First gay clergy marriage for the Church of England

A serving Church of England priest has married his same-sex partner in open defiance of the church’s ban on clergy entering into same-sex marriages. On 12 April 2014, the Rev. Canon  Jeremy Pemberton the deputy senior chaplain of the United Lincolnshire Hospitals NHS Trust married Laurence Cunnington under a new law introduced by the government of Prime Minister David Cameron that came into force last month creating gay marriage.

Speaking to the Daily Mail after the private service held at an undisclosed site, Canon Pemberton (58), a divorced father for five, said he had informed the Bishop of Lincoln, the Rt. Rev. Christopher Lowson of his intention to marry Mr. Cunnington (51) prior to the service. He noted the bishop had explained to him the church’s rules banning its clergy from entering into same-sex marriage, but declined to offer further details of their conversation. Bishop Lowson told the Daily Mail’s Jonathan Petre he had met with Canon Pemberton before the service but declined to state what action he would take to discipline the cleric.

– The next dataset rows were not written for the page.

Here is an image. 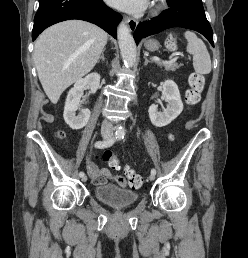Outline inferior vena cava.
<instances>
[{
  "instance_id": "1",
  "label": "inferior vena cava",
  "mask_w": 248,
  "mask_h": 258,
  "mask_svg": "<svg viewBox=\"0 0 248 258\" xmlns=\"http://www.w3.org/2000/svg\"><path fill=\"white\" fill-rule=\"evenodd\" d=\"M101 133L108 134V135L113 134V126L107 119H105L102 123Z\"/></svg>"
}]
</instances>
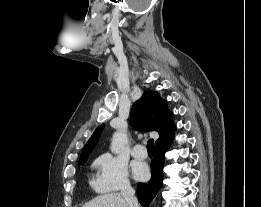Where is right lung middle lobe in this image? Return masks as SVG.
<instances>
[{
  "instance_id": "1",
  "label": "right lung middle lobe",
  "mask_w": 261,
  "mask_h": 207,
  "mask_svg": "<svg viewBox=\"0 0 261 207\" xmlns=\"http://www.w3.org/2000/svg\"><path fill=\"white\" fill-rule=\"evenodd\" d=\"M87 159H88V157L83 158V159H80V160H79V165L84 164V163L87 161Z\"/></svg>"
}]
</instances>
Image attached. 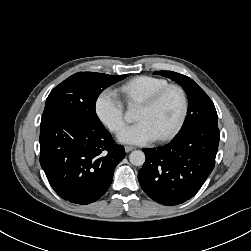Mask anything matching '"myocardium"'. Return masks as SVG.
<instances>
[{
	"mask_svg": "<svg viewBox=\"0 0 251 251\" xmlns=\"http://www.w3.org/2000/svg\"><path fill=\"white\" fill-rule=\"evenodd\" d=\"M171 90H175L180 96V99H181L180 113L176 122L173 124V126L167 132L158 136L156 138L157 141H166V140L171 139L177 134V132L182 127L185 121L186 115H187V111H188V97H187L186 91L184 90L182 86L178 84H168L162 87L161 89H159L158 91H156L155 93H153L151 96H149L148 98H146L140 103V106H144L146 108H152L155 105H157L159 101Z\"/></svg>",
	"mask_w": 251,
	"mask_h": 251,
	"instance_id": "f54148a6",
	"label": "myocardium"
}]
</instances>
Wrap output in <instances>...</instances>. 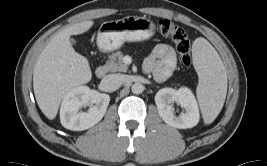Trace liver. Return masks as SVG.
Returning a JSON list of instances; mask_svg holds the SVG:
<instances>
[{
    "instance_id": "liver-1",
    "label": "liver",
    "mask_w": 267,
    "mask_h": 166,
    "mask_svg": "<svg viewBox=\"0 0 267 166\" xmlns=\"http://www.w3.org/2000/svg\"><path fill=\"white\" fill-rule=\"evenodd\" d=\"M91 20L74 24L55 35L41 52L34 68L33 88L43 114L53 120L65 95L91 80L88 60L70 43L71 35L88 31Z\"/></svg>"
}]
</instances>
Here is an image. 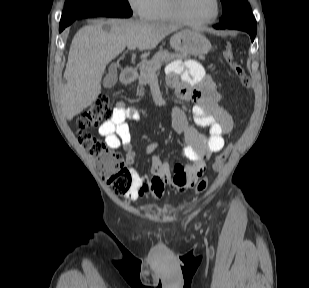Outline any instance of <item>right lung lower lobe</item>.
I'll return each instance as SVG.
<instances>
[{
  "label": "right lung lower lobe",
  "mask_w": 309,
  "mask_h": 288,
  "mask_svg": "<svg viewBox=\"0 0 309 288\" xmlns=\"http://www.w3.org/2000/svg\"><path fill=\"white\" fill-rule=\"evenodd\" d=\"M132 14L127 13V12H122V11H113V10H96V11H91L84 15L82 18H87V17H95V16H106V17H119V18H128ZM67 27V26H66ZM65 27L61 26L59 28V31L61 32Z\"/></svg>",
  "instance_id": "obj_1"
}]
</instances>
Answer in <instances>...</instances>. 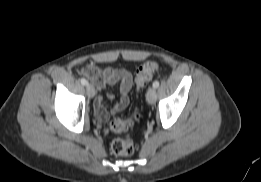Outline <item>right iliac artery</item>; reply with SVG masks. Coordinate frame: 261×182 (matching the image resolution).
<instances>
[{
	"label": "right iliac artery",
	"instance_id": "82829eb1",
	"mask_svg": "<svg viewBox=\"0 0 261 182\" xmlns=\"http://www.w3.org/2000/svg\"><path fill=\"white\" fill-rule=\"evenodd\" d=\"M80 81H81L82 85H87L88 84V81L86 79H84V78H82Z\"/></svg>",
	"mask_w": 261,
	"mask_h": 182
}]
</instances>
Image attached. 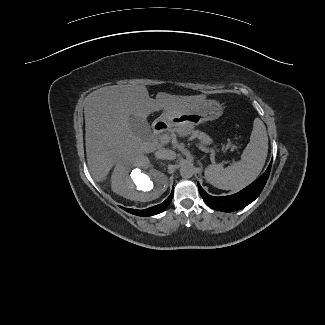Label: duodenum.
<instances>
[{
	"label": "duodenum",
	"mask_w": 325,
	"mask_h": 325,
	"mask_svg": "<svg viewBox=\"0 0 325 325\" xmlns=\"http://www.w3.org/2000/svg\"><path fill=\"white\" fill-rule=\"evenodd\" d=\"M167 125L166 123L159 121L153 124L152 126V133L154 136L160 135L165 129Z\"/></svg>",
	"instance_id": "410a0bca"
}]
</instances>
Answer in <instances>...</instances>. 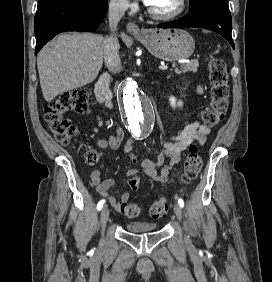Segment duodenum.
<instances>
[{"label": "duodenum", "mask_w": 272, "mask_h": 282, "mask_svg": "<svg viewBox=\"0 0 272 282\" xmlns=\"http://www.w3.org/2000/svg\"><path fill=\"white\" fill-rule=\"evenodd\" d=\"M110 80V74L104 73L96 83L95 95L98 102L105 104L108 108L112 109V93L109 89Z\"/></svg>", "instance_id": "obj_1"}]
</instances>
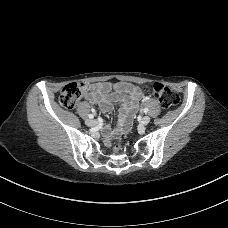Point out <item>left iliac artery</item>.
Returning a JSON list of instances; mask_svg holds the SVG:
<instances>
[{"instance_id":"44dca946","label":"left iliac artery","mask_w":228,"mask_h":228,"mask_svg":"<svg viewBox=\"0 0 228 228\" xmlns=\"http://www.w3.org/2000/svg\"><path fill=\"white\" fill-rule=\"evenodd\" d=\"M148 112V108H144V113H147Z\"/></svg>"}]
</instances>
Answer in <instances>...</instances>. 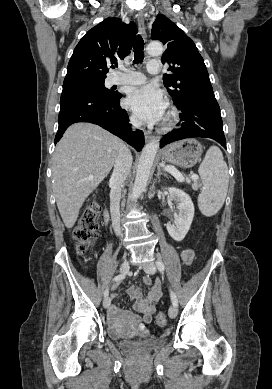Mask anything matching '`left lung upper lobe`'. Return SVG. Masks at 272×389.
I'll list each match as a JSON object with an SVG mask.
<instances>
[{
    "instance_id": "1",
    "label": "left lung upper lobe",
    "mask_w": 272,
    "mask_h": 389,
    "mask_svg": "<svg viewBox=\"0 0 272 389\" xmlns=\"http://www.w3.org/2000/svg\"><path fill=\"white\" fill-rule=\"evenodd\" d=\"M151 38L167 46L162 62L172 74H165L164 85L179 108L195 95L213 91L204 60L194 42L171 20L157 15Z\"/></svg>"
}]
</instances>
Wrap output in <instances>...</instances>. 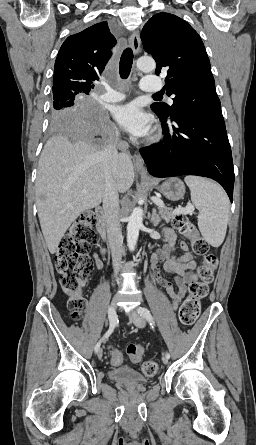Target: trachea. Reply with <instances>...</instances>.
Here are the masks:
<instances>
[{
  "mask_svg": "<svg viewBox=\"0 0 256 445\" xmlns=\"http://www.w3.org/2000/svg\"><path fill=\"white\" fill-rule=\"evenodd\" d=\"M132 63H133V51L131 48H126L123 53L122 56L120 58V77L122 79H127L131 68H132ZM154 97H162V94L156 93L153 95Z\"/></svg>",
  "mask_w": 256,
  "mask_h": 445,
  "instance_id": "obj_1",
  "label": "trachea"
}]
</instances>
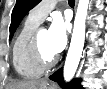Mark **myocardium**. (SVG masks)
I'll use <instances>...</instances> for the list:
<instances>
[{
    "instance_id": "obj_1",
    "label": "myocardium",
    "mask_w": 107,
    "mask_h": 89,
    "mask_svg": "<svg viewBox=\"0 0 107 89\" xmlns=\"http://www.w3.org/2000/svg\"><path fill=\"white\" fill-rule=\"evenodd\" d=\"M41 30L42 28H37L33 33L30 41L29 52L30 58L33 63L44 71L50 69L57 63L58 56L55 54L51 59H47L44 57L39 43V35Z\"/></svg>"
}]
</instances>
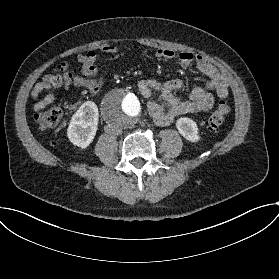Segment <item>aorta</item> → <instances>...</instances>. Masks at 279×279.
<instances>
[{
    "label": "aorta",
    "mask_w": 279,
    "mask_h": 279,
    "mask_svg": "<svg viewBox=\"0 0 279 279\" xmlns=\"http://www.w3.org/2000/svg\"><path fill=\"white\" fill-rule=\"evenodd\" d=\"M142 112L140 99L128 88L110 91L102 101V114L108 126L128 129L136 125Z\"/></svg>",
    "instance_id": "aorta-1"
}]
</instances>
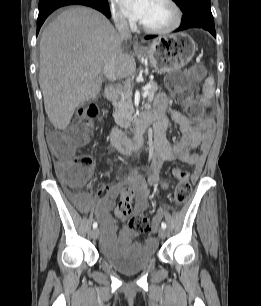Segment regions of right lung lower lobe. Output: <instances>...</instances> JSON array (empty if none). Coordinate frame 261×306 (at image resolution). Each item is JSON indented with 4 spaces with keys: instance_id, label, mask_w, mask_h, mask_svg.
<instances>
[{
    "instance_id": "1",
    "label": "right lung lower lobe",
    "mask_w": 261,
    "mask_h": 306,
    "mask_svg": "<svg viewBox=\"0 0 261 306\" xmlns=\"http://www.w3.org/2000/svg\"><path fill=\"white\" fill-rule=\"evenodd\" d=\"M71 4H81L90 6L101 11L108 18H110V9L107 3L97 2L95 0H39V15L37 19V34L40 27L44 23L45 19L56 9L71 5Z\"/></svg>"
}]
</instances>
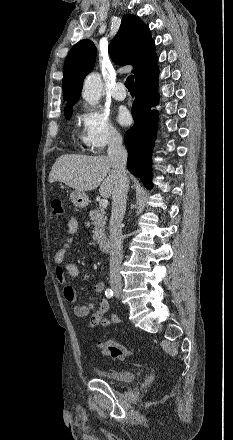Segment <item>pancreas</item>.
<instances>
[{
    "mask_svg": "<svg viewBox=\"0 0 233 440\" xmlns=\"http://www.w3.org/2000/svg\"><path fill=\"white\" fill-rule=\"evenodd\" d=\"M90 220L92 221V224L94 225V231H93V240L95 242H100L105 239V227H106V212L104 208L99 207L94 210H91L89 213Z\"/></svg>",
    "mask_w": 233,
    "mask_h": 440,
    "instance_id": "obj_1",
    "label": "pancreas"
}]
</instances>
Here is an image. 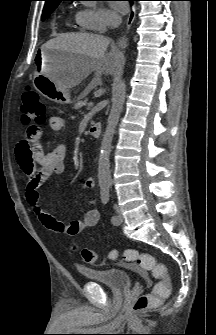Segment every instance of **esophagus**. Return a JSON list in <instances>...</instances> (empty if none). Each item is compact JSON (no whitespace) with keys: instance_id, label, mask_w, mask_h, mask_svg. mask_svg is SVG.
<instances>
[{"instance_id":"34e87169","label":"esophagus","mask_w":216,"mask_h":335,"mask_svg":"<svg viewBox=\"0 0 216 335\" xmlns=\"http://www.w3.org/2000/svg\"><path fill=\"white\" fill-rule=\"evenodd\" d=\"M135 15H136L135 8H134V6H131L129 14H128V17H127V21H126V28H127V30L131 27V25H132V23H133V21L135 19ZM118 44H119L120 47L125 48L126 45H127V38L126 37H122L119 40Z\"/></svg>"}]
</instances>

Canon Pemberton’s defiance of church rules makes him liable for discipline under the Clergy Disciplinary Measure (CDM), which could offer a range of sanctions from reproof to dismissal from the priesthood.  Other clergy, gay activists have reported, are likely to join Canon Pemberton among the ranks of clergy who have entered into same-sex marriages.

The Church of England permits clergy to enter into civil same-sex partnerships if they promise to remain celibate, but in guidelines released in February, forbids its clergy from contracting sex marriages for themselves, or celebrating them for others.